First you increment “countAndHotIdx,” Rabenstein explained, not simply by one, but by one left-shifted by 63 bits. That increments the most significant bit of “countAndHotIdx.” And at the same time, you again read out the new value, of which the least significant 63 bits are your count now. The most significant bit gives you the hot counts and cold counts after the swap.
Then you wait for the count in the cold counts to be the same as the count you read from “countAndHotIdx.”
Does it work?
Yes! It worked in his unit test where he did this a million times. It worked in practice.
Except when it didn’t. After a while, somebody filed an issue again . . .
Finding the Bug
The bug only showed itself on 32 bit platforms. That is related to a known issue in the atomic package. “The variables that you act on atomically have to be 64 bit aligned, even on 32 bit platforms,” he explained.

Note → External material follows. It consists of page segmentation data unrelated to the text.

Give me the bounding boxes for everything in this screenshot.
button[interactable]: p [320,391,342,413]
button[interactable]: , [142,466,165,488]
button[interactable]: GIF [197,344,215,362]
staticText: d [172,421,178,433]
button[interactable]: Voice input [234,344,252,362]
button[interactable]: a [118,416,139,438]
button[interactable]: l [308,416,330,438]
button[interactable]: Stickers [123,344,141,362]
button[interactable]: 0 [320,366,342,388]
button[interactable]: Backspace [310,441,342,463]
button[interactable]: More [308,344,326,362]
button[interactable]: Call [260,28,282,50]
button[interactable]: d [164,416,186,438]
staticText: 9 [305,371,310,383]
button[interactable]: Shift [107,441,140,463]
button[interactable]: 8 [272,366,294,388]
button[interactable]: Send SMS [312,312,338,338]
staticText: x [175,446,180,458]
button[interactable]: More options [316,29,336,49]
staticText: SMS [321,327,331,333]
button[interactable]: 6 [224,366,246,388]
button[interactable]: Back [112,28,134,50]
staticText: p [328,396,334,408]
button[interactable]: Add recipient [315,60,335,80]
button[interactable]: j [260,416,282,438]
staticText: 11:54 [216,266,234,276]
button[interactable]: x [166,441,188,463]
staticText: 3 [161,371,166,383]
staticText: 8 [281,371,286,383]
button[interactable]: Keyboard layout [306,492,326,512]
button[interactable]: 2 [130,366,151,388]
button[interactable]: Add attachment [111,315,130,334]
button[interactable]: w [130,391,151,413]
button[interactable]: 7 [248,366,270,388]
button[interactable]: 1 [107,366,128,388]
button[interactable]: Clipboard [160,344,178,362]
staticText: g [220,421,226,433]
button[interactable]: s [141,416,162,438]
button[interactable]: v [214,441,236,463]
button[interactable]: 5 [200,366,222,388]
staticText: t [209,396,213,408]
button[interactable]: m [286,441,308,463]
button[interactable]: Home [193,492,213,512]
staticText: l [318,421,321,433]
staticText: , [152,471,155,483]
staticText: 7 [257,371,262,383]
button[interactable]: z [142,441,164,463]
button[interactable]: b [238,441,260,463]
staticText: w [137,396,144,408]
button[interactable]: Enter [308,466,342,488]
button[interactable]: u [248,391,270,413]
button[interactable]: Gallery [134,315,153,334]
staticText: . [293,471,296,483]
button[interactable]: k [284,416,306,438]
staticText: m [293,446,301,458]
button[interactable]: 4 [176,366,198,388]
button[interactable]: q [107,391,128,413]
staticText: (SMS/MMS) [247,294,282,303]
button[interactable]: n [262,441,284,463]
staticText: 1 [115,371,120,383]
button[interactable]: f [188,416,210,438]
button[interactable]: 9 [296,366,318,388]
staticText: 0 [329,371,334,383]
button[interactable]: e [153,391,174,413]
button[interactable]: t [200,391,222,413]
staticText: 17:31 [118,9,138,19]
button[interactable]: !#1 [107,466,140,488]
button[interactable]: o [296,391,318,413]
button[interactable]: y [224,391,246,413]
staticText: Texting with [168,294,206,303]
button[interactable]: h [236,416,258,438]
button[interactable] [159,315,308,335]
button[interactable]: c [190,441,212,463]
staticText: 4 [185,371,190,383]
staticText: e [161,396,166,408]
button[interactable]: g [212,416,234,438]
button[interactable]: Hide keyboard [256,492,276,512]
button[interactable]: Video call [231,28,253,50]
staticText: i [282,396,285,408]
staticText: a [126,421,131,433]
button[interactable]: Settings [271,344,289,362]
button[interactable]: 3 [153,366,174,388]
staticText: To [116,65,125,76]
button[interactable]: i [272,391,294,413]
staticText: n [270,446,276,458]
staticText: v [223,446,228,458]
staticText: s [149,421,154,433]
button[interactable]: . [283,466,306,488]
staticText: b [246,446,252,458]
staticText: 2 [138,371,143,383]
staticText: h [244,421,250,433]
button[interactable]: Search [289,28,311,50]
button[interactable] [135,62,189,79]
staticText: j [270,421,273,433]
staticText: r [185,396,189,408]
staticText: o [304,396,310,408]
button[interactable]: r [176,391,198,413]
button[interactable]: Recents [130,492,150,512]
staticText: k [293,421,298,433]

He thought he’d done it correctly, since he intentionally put everything that acts atomically on it in the beginning of the struct. But somehow it didn’t work.
The next step he took was to go into the details and find out how things are actually laid out.
Here, you have the counts – sumBits uint64 and count uint64 – and the slice for the buckets. But what does a Go slice look like internally? It consists of three things: a pointer to the underlying array, and two integers – one for the length and one for the capacity of the slice. All of these have a size of 64 bits. “Therefore, everything is nicely aligned,” he noted.
This is how it looks on a 32bit platform. “Unfortunately, here the pointers have a size of 32bit, and the integers for length and capacity are 32bit, too," he said. “There are three things in a slice, each 32bit wide, and three is an odd number. We end up with the second slice being misaligned.”
How did Rabenstein fix the issue? He could have tried to insert a field for padding but decided that was not robust enough.
Instead, he made a tiny change: “You just turn the array of two ‘histogramCounts’ into an array of two pointers to a ‘histogramCounts,’ because then the ‘histogramCounts’ are allocated on the heap, automatically 64bit-aligned.”
It’s ever-so-slightly less performing, he said, but it’s safer.
His final code – with a lot of inline comments – is posted here.
“Again, don’t be too clever,” he concluded. “You should not try this at home for no reason.”